To understand this message, one needs:

  1. CUDA installation layout: Knowledge that CUDA uses a symlink-based installation structure with versioned directories like /usr/local/cuda-13.0/ and a generic /usr/local/cuda symlink.
  2. Docker build mechanics: Understanding that Docker containers print license banners on startup, which can obscure command output.
  3. Go linker behavior: Knowledge that the Go linker uses LIBRARY_PATH to find static libraries during compilation, and that -lcudart_static tells the linker to search for libcudart_static.a.
  4. The project architecture: Understanding that Curio/cuzk uses CUDA GPU proving, that supraseal is a submodule providing GPU-accelerated proof generation, and that the Docker build compiles Go code that links against CUDA libraries.
  5. The build failure chain: Awareness that the build has already survived a pip conflict fix and is now failing at a later stage.

Output Knowledge Created

This message creates several pieces of knowledge:

  1. The actual location of libcudart_static.a: /usr/local/cuda-13.0/targets/x86_64-linux/lib/libcudart_static.a
  2. A hypothesis about symlink resolution: The assistant suspects that /usr/local/cuda/lib64/ might not resolve to the correct directory through the symlink chain.
  3. A verification command: The bash command in this message will confirm or refute the hypothesis, producing concrete data about the symlink structure.
  4. A direction for the fix: If the symlink doesn't resolve correctly, the fix will need to either add the deeper path to LIBRARY_PATH or adjust the symlink structure.

How Decisions Were Made

The decision to run this specific verification command reflects a methodical debugging approach.
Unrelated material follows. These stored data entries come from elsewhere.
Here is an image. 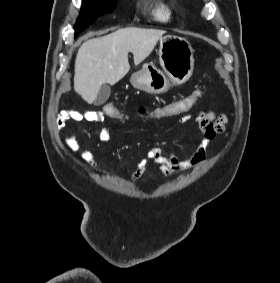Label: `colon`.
<instances>
[{
  "instance_id": "obj_1",
  "label": "colon",
  "mask_w": 280,
  "mask_h": 283,
  "mask_svg": "<svg viewBox=\"0 0 280 283\" xmlns=\"http://www.w3.org/2000/svg\"><path fill=\"white\" fill-rule=\"evenodd\" d=\"M203 88L198 90H191L189 94H184V97L174 99L173 103H166L157 105L153 108L152 114H141L140 122L148 123L149 119L153 122H164L165 119H174L175 116H182V112H193L195 105L201 102ZM121 103H104L103 116H110V119H123L125 115V108H117ZM78 112L77 110H70L60 115L61 118H68L69 114ZM126 119H138V114H126Z\"/></svg>"
}]
</instances>
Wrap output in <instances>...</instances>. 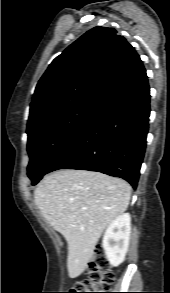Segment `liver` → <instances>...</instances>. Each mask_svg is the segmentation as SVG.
Returning a JSON list of instances; mask_svg holds the SVG:
<instances>
[{
  "label": "liver",
  "mask_w": 170,
  "mask_h": 293,
  "mask_svg": "<svg viewBox=\"0 0 170 293\" xmlns=\"http://www.w3.org/2000/svg\"><path fill=\"white\" fill-rule=\"evenodd\" d=\"M130 196L125 180L86 170H59L37 186L36 206L67 241L70 278L84 272L103 231L125 212Z\"/></svg>",
  "instance_id": "liver-1"
}]
</instances>
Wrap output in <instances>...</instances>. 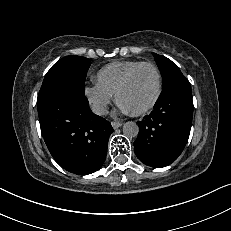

Rather than immediately applying a fix (like adding the discovered path to LIBRARY_PATH), the assistant first verifies the root cause. This is a wise choice: if the symlink does resolve correctly, then the problem is elsewhere, and adding the deeper path to LIBRARY_PATH would be a workaround rather than a fix.

The assistant also chooses to run the command in a fresh Docker container (docker run --rm) rather than inside the build itself. This is efficient: it avoids waiting for a full rebuild and isolates the investigation from any build-state issues.

Conclusion

Message 609 is a small but crucial moment in a complex debugging session. It represents the transition from confusion to understanding — the point where a mysterious linker error begins to make sense. The assistant discovered that libcudart_static.a does exist in CUDA 13, just not where expected, and formulated a hypothesis about why the linker can't find it. The verification command in this message will determine the next step in the fix.

This message exemplifies the iterative nature of systems debugging: each failure reveals a new layer of complexity, and each discovery opens the door to the next investigation. The assistant's methodical approach — discovering the file location, forming a hypothesis about the symlink, and running a targeted verification — is a textbook example of how to diagnose build failures in complex multi-stage Docker builds.